Princeton University and a foundation that set up a fund worth hundreds of millions of dollars to support the Woodrow Wilson School of Public and International Affairs have reached a settlement that ends a long-running dispute over the school's efforts to prepare students for government service.

The settlement dissolves a foundation set up in 1961 to oversee funds provided to the school. It also establishes a new foundation, funded at $50 million, aimed specifically at preparing students to serve in government.

The foundation created in 1961 was funded via a $35 million gift from Charles and Marie Robertson to Princeton. A document setting up the foundation declared that the intent of the gift was to support a graduate school "where men and women dedicated to public service may prepare themselves for careers in government service, with particular emphasis on the education of such persons for careers in those areas of the federal government that are concerned with international relations and affairs."

Over the decades, the initial gift was invested to support a fund that swelled to hundreds of millions of dollars. But the Robertsons' heirs became disenchanted with the way the money was being used, particularly after Princeton moved in 2002 to set up a new structure to oversee the foundation's investments. In July 2002, the Robertsons filed a lawsuit seeking to gain control of the funds.

Princeton, family members charged, had failed to fulfill its obligation under the gift to train future federal leaders. Between 1990 and 2003, they said, the university spent almost $200 million of foundation funds, but placed only 86 out of 885 masters of public affairs graduates in first jobs in the federal government in the area of international relations.

University officials said Princeton is among the leading public affairs schools in the country in placing graduate students in first jobs in government and the nonprofit sector. Many students who do not go directly into government go on to federal service later in their careers, they said.

Under the settlement, Princeton will remain in control of the Robertson Foundation funds. But the university will reimburse the Robertson family $40 million for legal expenses and direct $50 million over seven years to the new foundation to support efforts to prepare students to work in government.

"It is tragic that this lawsuit required the expenditure of tens of millions of dollars in legal fees that could have and should have been spent on educational and charitable purposes," said Princeton President Shirley M. Tilghman. "We agreed to this settlement so that we could bring the rapidly escalating legal expenses to a halt before a lengthy trial added even more tens of millions of dollars."

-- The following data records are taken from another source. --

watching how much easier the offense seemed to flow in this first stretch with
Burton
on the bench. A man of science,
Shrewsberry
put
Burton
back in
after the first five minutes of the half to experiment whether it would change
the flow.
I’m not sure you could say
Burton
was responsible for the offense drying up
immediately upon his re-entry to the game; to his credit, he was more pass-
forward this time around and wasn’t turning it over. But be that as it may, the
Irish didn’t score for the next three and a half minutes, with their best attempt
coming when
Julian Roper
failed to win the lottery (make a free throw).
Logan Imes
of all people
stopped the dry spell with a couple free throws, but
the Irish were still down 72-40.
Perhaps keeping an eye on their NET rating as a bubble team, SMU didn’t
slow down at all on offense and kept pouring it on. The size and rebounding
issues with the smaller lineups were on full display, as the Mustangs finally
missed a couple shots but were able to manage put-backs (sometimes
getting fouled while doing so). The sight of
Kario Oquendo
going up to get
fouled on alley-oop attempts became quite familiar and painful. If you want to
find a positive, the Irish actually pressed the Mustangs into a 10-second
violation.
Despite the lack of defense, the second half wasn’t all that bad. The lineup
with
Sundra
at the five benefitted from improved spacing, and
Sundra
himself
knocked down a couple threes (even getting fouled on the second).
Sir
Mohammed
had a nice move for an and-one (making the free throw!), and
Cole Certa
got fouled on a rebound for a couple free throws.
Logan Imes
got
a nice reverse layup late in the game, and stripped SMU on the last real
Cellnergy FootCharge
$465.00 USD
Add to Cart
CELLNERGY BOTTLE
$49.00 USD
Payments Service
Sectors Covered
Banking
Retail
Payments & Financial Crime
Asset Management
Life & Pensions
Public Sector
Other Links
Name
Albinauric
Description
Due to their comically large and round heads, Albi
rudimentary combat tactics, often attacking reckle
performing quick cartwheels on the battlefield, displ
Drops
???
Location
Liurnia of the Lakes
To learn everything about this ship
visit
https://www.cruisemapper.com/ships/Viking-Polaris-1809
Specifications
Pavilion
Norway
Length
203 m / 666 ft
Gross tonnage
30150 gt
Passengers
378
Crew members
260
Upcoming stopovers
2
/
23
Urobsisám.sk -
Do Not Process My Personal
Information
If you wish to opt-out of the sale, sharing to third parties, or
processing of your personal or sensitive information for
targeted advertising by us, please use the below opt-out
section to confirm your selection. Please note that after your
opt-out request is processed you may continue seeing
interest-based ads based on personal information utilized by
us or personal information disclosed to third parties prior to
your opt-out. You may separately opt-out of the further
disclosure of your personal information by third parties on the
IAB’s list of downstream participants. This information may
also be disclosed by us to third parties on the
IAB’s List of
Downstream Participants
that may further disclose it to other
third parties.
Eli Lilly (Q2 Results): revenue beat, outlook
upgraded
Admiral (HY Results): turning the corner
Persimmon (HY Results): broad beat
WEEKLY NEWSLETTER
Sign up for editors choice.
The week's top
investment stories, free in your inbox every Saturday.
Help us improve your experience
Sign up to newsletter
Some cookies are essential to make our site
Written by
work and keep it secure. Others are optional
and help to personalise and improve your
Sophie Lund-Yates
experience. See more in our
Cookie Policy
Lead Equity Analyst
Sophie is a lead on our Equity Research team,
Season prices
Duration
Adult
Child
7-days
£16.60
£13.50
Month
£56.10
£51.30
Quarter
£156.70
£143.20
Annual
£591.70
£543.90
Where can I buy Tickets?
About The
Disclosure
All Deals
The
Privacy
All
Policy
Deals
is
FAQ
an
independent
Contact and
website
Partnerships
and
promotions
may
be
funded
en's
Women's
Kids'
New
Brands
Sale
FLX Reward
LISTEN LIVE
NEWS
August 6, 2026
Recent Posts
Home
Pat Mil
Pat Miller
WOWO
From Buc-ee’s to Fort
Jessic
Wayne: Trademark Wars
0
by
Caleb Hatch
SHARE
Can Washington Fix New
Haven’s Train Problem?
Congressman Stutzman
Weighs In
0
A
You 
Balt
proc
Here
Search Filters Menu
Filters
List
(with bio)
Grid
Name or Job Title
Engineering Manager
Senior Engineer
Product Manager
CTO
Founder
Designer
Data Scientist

William Robertson, the lead plaintiff in the case and the son of Charles and Marie Robertson, said, "For many decades, university officials refused to honor their commitment to my parents, thereby dooming a powerful and patriotic program." He said the new foundation mandated under the settlement "will carry out my parents' dream of helping our country by preparing America's best and brightest students for government careers with an emphasis on federal jobs in international relations and affairs."